Brenden Vetch has a gift. With an innate sense he cannot explain to himself or describe to others, he connects to the agricultural world, nurturing gardens to flourish and instinctively knowing the healing properties each plant and herb has to offer. But Brenden’s gift isolates him from people—and from becoming part of a community.Until the day he receives a personal invitation from the wizard Od. She needs a gardener for her school in the great city of Kelior, where every potential wizard must be trained to serve the Kingdom of Numis. For decades the rulers of Numis have controlled the school, believing they can contain the power within it—and punish any wizard who dares defy the law.But unknown to the reigning monarchy is the power possessed by the school’s new gardener—a power that even Brenden isn’t fully aware of, and which is the true reason Od recruited him...


Review

I'm not sure I can come up with a capsule description for this book.

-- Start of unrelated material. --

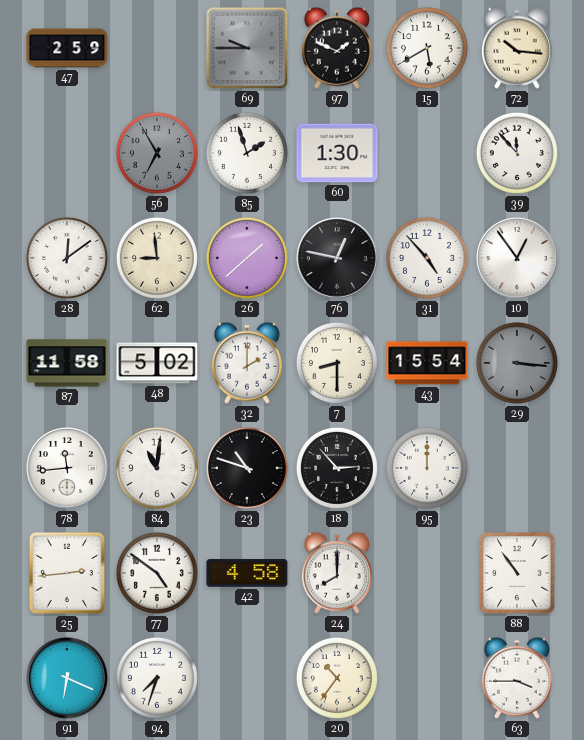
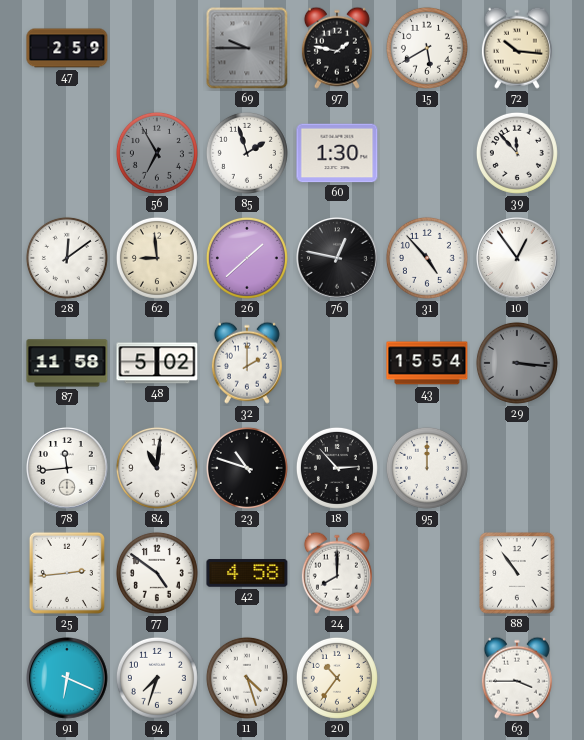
97: 1:49 -> 1:47
7: 8:30 -> none
11: none -> 4:27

It started out really well, introducing Brenden, a young man who has suffered a terrible series of losses in the past two or so years, leaving him isolated and adrift. But he has a talent with plants and healing, and one day a woman named Od appears and tells him to go to her school in the city. He does ... and then practically disappears from the rest of the book. The next chapters introduce Arneth, son of the City Warden; Mistral, daughter of a powerful traveling magician; Sulys, daughter of the king; Yar, a professor at the magic school; and ... I might be forgetting someone, but I honestly don't care if I am. The POV's kept bouncing around, so that I never felt very deeply involved with any of the characters, or invested in any of the story lines, which dwell too much on politics and power and not enough on the magic promised in the title and the first chapter. The magics in this book are varied and fascinating, but they seem to be there more for decoration than as any actual contribution to the plot or worldbuilding. I think I would have loved this book had it been expanded and written as an adult novel, with a more complex examination of both the politics and the magic, and deeper insights into each character. Instead, it's kept very young-feeling and far too light and surfacey in tone for what the story seems to be about. I spent most of this book wishing I was reading a similar but very different book. Sigh. I've loved some of Patricia McKillip's other books, so I'm writing this one off as a blip, and possibly I just wasn't in the right mood for it.